The sustainable management of biomass and bio-waste in the daily business operation of EYATH was on the “table” of the FORWARD GREEN exhibition of TIF-HELEXPO and in particular in the context of the HELEXPO DIALOGUES (Forum on renewable energy sources, climate change, circular economy, biomass and biowaste), organized in Thessaloniki (March 7-9, 2024). EYATH was represented by the Director of Sewerage Facilities, Kostas Kotoulas, who presented the work carried out in the management of biomass, from collection to its utilization, at the Thessaloniki Sewage Treatment Facility (SWTP).

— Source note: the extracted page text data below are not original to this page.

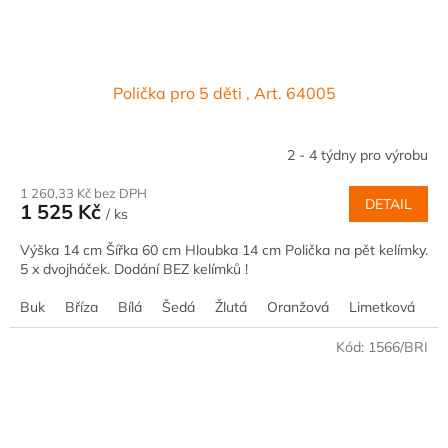
Polička pro 5 děti , Art. 64005
2 - 4 týdny pro výrobu
1 260,33 Kč bez DPH
DETAIL
1 525 Kč
/ ks
Výška 14 cm Šířka 60 cm Hloubka 14 cm Polička na pět kelímky.
5 x dvojháček. Dodání BEZ kelímků !
Buk
Bříza
Bílá
Šedá
Žlutá
Oranžová
Limetková
M
Kód:
1566/BRI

As Mr. Kotoulas said, in the central biological purification of Sindos, which receives daily around 150,000 sq.m. of wastewater, “has been carried out over the last three years in a series of major projects in the general philosophy of saving energy through the exploitation of the biogas produced by anaerobic digestion, with the parallel use of the resulting biomass”, always in the context of the circular economy. These projects are the upgrading of sludge dewatering with centrifugal machines, the expansion of anaerobic digestion, the treatment of biogas to remove hydrogen sulphide and the reconstruction of the cogeneration machines with a total capacity of 2.5MW, according to Mr. Kotoula. “The new element in the process is the application of two-stage processing in anaerobic digestion and dehydration, resulting in a sanitary dehydrated biomass product with a solids content of more than 30%. This material (30-35 tn/day) is available in plants for the production of soil improvement and organohumic preparations, while during the growing seasons it can be used directly in agriculture”, he noted.

The biogas produced from the digestion, now processed, feeds the cogeneration machines since the end of 2022 and covers part of the electricity consumption of EELTH. Last month the coverage of the facility reached 80% of needs. At the same time, as Mr. Kotoulas explained, the sludge thermal drying unit is being rebuilt which can produce a dry product of more than 92% solids, further reducing the unit’s residue. This, together with the other by-products of EEL (sand, cuttings) are available in the soil improvement units, constituting the primary biomass material for these preparations.

Finally, Mr. Kotoulas presented the limitations of the new legislative framework, European directives and especially climate change, which will form the basis on which policies and strategies will be formulated in the future, requiring of course the mobilization of private and public funds.